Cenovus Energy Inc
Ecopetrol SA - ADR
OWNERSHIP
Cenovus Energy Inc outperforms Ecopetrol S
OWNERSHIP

━━━

The records above are to be set down again exactly as written.

» Exercise answer
Cenovus Energy Inc
Ecopetrol SA - ADR
OWNERSHIP
Cenovus Energy Inc outperforms Ecopetrol S
OWNERSHIP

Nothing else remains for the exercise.